COMMUNITY VOICES SERIES – May

Intro to Zero Waste
by Carrie martin Haley & Libby Bloom

Photo by Jasmin Sessler on Unsplash

Taking that first step toward zero waste living can be overwhelming, but it doesn’t have to be! Join Carrie Martin-Haley of Summit Sustainable Goods and Libby Bloom of The Crooked Carrot for an intro to the world of zero waste and learn how you can break it down into simple actionable steps. 

In the Zero Waste Basics workshop, you’ll learn what zero waste is all about, the essential components of a low waste lifestyle, and examples of how to reduce your daily landfill footprint. Through this interactive workshop, you will have a chance to reflect on your everyday routine habits, and brainstorm concrete, measurable ways to reduce waste in your daily life. You will leave with an exclusive zero waste workbook, ready with your actionable goals to start (or continue) your zero waste journey. The curriculum encourages you to tailor your goals to your own lifestyle, so whether you’re a seasoned zero waster, or new to the concept, you’ll walk away with next steps that you can implement right away at home. 

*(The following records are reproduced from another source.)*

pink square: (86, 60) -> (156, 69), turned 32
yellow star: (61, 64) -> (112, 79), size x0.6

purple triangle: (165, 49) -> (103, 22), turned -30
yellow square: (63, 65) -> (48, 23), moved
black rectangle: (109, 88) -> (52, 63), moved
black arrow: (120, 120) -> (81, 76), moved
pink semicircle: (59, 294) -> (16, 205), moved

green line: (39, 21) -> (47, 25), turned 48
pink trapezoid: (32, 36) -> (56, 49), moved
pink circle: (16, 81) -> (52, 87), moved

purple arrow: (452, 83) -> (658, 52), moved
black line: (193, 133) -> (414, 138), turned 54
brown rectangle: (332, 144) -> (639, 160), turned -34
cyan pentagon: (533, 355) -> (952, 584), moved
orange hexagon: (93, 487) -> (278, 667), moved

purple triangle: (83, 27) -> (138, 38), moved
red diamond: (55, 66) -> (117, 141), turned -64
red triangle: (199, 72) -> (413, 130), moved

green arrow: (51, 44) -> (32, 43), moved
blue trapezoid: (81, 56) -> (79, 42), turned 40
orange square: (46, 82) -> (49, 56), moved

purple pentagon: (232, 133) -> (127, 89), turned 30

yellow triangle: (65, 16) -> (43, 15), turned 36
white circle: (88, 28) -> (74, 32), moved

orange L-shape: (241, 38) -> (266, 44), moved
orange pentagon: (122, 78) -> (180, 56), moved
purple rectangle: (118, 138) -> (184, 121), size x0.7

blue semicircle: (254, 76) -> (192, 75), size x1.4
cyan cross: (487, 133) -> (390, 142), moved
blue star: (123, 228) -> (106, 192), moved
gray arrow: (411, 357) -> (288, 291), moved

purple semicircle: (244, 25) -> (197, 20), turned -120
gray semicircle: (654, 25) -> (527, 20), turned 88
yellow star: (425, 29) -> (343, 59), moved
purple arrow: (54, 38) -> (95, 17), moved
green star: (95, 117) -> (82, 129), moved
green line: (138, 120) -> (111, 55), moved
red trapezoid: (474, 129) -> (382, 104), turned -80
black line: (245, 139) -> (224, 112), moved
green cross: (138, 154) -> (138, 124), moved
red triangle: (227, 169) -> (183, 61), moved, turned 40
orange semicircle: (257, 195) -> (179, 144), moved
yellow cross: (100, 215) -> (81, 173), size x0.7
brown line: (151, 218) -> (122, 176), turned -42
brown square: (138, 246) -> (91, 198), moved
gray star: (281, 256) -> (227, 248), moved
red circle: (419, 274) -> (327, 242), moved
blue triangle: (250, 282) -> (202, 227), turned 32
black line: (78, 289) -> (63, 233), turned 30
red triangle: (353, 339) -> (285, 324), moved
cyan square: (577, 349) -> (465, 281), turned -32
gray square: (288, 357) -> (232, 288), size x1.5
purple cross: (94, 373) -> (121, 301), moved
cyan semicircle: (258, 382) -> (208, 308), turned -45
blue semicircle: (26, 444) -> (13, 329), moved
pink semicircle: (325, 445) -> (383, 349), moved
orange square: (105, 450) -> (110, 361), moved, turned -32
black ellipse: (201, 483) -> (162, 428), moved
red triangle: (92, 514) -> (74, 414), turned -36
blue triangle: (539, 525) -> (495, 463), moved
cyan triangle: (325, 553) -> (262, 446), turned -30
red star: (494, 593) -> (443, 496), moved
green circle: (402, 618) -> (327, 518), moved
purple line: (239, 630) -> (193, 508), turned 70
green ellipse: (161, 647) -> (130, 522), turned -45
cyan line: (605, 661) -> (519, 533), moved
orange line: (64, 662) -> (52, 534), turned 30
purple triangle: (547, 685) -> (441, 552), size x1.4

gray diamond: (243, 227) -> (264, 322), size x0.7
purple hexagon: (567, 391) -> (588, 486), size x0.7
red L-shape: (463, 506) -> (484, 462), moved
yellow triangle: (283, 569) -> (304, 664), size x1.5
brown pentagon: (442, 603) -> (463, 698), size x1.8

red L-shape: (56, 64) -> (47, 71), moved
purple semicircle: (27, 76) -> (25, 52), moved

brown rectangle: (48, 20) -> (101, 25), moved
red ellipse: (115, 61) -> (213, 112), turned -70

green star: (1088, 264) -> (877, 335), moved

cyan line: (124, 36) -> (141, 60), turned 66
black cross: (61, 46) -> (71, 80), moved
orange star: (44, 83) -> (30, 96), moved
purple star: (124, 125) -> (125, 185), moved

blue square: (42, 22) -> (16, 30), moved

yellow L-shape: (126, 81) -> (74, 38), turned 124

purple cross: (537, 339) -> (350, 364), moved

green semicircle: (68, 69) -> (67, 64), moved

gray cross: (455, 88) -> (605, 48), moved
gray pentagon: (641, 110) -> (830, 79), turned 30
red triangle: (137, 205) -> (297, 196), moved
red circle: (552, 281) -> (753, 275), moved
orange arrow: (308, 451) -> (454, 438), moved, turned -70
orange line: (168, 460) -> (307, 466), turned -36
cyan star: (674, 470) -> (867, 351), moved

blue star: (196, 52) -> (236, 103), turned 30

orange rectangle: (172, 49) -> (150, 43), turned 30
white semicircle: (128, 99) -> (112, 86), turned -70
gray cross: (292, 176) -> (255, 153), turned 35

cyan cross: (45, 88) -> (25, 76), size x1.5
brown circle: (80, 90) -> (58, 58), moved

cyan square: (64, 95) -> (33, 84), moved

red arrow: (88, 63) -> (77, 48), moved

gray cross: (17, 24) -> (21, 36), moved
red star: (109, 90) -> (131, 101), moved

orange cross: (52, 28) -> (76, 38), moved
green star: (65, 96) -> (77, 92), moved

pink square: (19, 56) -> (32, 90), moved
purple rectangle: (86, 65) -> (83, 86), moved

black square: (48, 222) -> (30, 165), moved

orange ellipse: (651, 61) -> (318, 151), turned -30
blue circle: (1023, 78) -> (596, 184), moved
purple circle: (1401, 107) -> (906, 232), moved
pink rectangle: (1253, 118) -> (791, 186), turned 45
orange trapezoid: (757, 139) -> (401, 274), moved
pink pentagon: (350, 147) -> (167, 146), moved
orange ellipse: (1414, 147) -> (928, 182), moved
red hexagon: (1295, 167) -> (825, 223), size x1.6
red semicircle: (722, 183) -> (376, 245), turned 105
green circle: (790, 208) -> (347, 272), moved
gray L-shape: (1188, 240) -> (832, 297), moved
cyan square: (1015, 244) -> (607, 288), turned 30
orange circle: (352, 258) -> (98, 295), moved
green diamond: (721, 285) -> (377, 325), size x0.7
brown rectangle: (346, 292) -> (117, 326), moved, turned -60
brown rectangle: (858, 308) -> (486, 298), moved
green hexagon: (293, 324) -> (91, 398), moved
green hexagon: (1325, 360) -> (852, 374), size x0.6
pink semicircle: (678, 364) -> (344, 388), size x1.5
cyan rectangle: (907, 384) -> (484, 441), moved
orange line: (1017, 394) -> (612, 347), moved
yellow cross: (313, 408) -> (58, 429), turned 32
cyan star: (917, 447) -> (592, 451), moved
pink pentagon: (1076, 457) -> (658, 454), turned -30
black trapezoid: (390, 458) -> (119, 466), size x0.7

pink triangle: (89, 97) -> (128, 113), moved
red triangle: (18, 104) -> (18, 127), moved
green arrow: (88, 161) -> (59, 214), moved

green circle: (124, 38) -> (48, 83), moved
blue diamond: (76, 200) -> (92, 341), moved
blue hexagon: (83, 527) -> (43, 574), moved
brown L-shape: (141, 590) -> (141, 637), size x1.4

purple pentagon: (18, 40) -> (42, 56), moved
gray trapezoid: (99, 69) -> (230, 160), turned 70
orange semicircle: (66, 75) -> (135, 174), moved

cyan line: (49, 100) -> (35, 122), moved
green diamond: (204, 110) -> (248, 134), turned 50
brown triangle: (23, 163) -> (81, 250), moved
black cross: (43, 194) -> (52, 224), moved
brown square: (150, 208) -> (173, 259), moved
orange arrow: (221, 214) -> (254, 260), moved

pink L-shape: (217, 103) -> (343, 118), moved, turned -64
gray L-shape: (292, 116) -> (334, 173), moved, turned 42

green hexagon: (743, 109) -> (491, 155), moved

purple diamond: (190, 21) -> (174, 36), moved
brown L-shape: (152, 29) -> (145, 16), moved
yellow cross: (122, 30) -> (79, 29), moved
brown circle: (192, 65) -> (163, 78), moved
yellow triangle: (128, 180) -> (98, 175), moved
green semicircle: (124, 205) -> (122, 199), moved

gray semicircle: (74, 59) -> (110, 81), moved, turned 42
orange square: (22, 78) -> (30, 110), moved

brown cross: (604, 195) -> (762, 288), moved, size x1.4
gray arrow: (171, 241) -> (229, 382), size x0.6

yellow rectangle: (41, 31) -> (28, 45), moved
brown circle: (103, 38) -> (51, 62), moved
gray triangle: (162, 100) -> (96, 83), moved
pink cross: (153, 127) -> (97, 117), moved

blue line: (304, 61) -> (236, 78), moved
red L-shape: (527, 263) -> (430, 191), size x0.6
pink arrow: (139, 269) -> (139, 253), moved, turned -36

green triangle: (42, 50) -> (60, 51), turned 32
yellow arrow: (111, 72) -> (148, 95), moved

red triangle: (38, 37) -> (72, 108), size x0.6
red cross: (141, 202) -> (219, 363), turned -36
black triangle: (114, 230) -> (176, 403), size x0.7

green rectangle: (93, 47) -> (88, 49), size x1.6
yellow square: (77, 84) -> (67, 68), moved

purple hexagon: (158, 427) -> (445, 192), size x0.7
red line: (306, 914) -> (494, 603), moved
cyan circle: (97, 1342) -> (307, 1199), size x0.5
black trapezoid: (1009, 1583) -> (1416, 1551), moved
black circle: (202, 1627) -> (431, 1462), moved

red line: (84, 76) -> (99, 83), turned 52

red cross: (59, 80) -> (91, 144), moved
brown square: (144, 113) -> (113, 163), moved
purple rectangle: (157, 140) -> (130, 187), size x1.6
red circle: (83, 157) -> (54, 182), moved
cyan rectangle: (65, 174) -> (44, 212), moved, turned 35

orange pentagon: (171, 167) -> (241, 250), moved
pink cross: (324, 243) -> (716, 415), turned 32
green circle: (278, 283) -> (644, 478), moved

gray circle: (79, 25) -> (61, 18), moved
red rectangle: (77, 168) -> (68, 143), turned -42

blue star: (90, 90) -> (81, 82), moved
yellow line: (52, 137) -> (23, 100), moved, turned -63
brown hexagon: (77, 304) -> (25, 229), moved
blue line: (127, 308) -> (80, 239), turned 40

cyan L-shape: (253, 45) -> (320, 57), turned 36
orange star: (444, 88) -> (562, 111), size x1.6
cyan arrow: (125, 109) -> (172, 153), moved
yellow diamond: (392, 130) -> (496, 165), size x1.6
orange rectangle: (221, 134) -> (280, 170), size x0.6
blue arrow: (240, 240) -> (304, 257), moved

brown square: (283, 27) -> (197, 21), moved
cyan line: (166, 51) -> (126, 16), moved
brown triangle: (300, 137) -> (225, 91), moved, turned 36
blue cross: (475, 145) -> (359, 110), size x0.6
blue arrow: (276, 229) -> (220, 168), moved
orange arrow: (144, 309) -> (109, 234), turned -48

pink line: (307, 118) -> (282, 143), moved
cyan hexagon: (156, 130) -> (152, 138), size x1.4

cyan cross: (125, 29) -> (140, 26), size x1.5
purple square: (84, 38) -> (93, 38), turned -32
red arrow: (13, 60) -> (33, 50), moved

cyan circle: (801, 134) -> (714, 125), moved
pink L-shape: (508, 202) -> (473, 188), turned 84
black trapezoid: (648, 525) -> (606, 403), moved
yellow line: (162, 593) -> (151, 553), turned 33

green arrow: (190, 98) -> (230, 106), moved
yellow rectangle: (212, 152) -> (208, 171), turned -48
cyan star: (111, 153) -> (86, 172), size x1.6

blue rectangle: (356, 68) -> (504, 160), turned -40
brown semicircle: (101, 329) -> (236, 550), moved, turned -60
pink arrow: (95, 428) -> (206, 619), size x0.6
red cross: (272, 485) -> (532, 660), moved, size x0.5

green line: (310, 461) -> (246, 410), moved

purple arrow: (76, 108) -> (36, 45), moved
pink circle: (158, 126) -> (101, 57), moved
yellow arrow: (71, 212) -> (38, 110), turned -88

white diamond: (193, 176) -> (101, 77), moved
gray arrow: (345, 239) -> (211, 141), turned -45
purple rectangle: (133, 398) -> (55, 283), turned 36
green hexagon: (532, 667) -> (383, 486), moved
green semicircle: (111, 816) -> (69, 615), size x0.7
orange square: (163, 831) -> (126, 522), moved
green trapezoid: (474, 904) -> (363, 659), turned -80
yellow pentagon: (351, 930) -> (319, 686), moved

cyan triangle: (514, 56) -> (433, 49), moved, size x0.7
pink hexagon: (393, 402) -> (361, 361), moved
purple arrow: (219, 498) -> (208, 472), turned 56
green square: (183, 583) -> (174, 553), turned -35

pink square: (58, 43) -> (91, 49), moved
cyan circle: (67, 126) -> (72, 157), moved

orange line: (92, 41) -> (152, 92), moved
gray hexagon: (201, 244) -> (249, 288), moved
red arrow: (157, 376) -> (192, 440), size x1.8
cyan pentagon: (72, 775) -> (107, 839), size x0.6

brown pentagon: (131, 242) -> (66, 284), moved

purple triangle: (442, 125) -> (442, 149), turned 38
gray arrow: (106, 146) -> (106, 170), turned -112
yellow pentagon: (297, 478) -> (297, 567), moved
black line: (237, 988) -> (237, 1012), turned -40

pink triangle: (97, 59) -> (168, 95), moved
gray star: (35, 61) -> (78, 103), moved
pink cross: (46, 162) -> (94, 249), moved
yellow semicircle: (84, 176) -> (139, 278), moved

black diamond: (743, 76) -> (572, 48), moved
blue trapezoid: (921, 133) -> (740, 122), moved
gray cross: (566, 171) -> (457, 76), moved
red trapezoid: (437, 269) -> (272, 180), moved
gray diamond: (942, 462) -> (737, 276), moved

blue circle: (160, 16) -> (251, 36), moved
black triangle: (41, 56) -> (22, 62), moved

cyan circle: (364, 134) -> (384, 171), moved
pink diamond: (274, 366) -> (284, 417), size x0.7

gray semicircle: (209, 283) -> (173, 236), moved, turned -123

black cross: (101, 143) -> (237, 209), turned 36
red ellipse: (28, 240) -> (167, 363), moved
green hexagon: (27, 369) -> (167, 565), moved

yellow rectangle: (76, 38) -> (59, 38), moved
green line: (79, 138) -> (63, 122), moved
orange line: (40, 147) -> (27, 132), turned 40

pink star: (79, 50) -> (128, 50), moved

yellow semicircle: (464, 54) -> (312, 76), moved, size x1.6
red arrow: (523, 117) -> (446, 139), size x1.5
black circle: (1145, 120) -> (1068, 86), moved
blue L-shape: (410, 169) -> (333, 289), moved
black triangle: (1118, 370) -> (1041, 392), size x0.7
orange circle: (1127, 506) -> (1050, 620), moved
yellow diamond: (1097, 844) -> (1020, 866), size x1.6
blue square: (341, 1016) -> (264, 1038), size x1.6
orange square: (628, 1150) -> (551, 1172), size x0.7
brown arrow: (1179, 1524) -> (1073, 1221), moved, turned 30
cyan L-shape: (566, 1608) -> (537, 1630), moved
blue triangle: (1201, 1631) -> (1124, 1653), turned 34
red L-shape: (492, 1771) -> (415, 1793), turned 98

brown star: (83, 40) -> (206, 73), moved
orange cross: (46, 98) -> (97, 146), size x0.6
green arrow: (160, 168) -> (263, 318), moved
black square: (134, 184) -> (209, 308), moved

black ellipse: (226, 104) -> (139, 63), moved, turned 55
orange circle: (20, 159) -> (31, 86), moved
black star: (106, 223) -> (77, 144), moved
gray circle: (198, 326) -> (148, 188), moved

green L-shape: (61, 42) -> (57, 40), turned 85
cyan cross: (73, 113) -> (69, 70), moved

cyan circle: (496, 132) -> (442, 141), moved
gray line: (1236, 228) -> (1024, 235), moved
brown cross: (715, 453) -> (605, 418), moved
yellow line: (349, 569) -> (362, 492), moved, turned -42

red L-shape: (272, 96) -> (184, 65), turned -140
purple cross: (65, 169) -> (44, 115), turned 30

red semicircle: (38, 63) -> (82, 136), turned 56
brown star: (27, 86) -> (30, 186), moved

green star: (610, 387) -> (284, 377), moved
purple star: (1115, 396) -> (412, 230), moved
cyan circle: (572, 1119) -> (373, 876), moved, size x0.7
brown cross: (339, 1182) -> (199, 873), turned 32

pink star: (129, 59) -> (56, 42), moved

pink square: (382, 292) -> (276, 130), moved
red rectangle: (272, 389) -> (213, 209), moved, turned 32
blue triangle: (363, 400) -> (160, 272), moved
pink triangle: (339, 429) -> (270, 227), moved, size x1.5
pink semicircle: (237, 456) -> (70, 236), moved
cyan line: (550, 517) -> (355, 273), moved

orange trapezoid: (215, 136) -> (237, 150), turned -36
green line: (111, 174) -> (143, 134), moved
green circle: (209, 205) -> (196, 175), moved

Co-host Carrie Martin-Haley is the founder of Summit Sustainable Goods, a zero-waste shop serving Colorado and beyond. Summit Sustainable Goods sells eco-friendly and plastic-free household and personal care products, including refills, online and through local pop-ups. With an emphasis on Colorado and US-made products, Summit Sustainable Goods is designed to provide high-quality and sustainable products for your everyday life with minimal environmental impact. Carrie’s background in education has led to a strong focus on intimidation-free zero waste education and providing a safe space for individuals to learn about zero waste and engage with more sustainable living.

Co-host Libby Bloom is a Registered Dietitian Nutritionist and founder of The Crooked Carrot, a weight-inclusive nutrition practice that helps people create a peaceful relationship with food, find movement they enjoy, and nourish themselves in a way that also supports a healthy planet. Libby is passionate about working to keep our planet beautiful and she enjoys helping people reduce their waste in a non-judgmental and compassionate way that works in their everyday lives and aligns with their values. 

Carrie and Libby define zero waste as “practicing lifestyle choices that create less landfill”, and lean into the shame-free exploration of sustainable living through multiple lenses. They have collaborated on previous workshops to educate the public about zero waste, and look forward to extending their workshops through the Women In Sustainability platform. Together, they address zero waste through the discussion of conscious consumer choices, nutrition, and daily behavior shifts, offering a muti-faceted approach to lessening your everyday waste.

This interactive workshop provides a way for Women In Sustainability community members to empower themselves to make small eco-minded adjustments to their daily habits and purchasing practices. By reducing the waste we all consume on an individual basis and as a society, we can reduce the demand for landfills, decrease plastic consumption, minimize plastic pollution, and connect more intentionally with our daily habits as powerful tools to address the climate crisis.

Have any questions? Want to learn more? Shoot Carrie an email at carrie@summitsustainablegoods.eco

Carrie Martin-Haley • Summit Sustainable Goods

COMMUNITY VOICES SERIES – April

Embedding Sustainability in Business Operations
by BRIE DELISI ZOLLER (SHE/HER/HERS) ~ BRIE Z OPERATIONS

Photo by Josh Power on Unsplash

You live and breathe sustainability and supporting the planet, right? Sustainability is in every fiber of your being! But is it embedded in every fiber of your business operations? Protecting the planet goes beyond just a value you hold when you’re in business – it needs to be engrained in the work that is being done by everyone who touches your business.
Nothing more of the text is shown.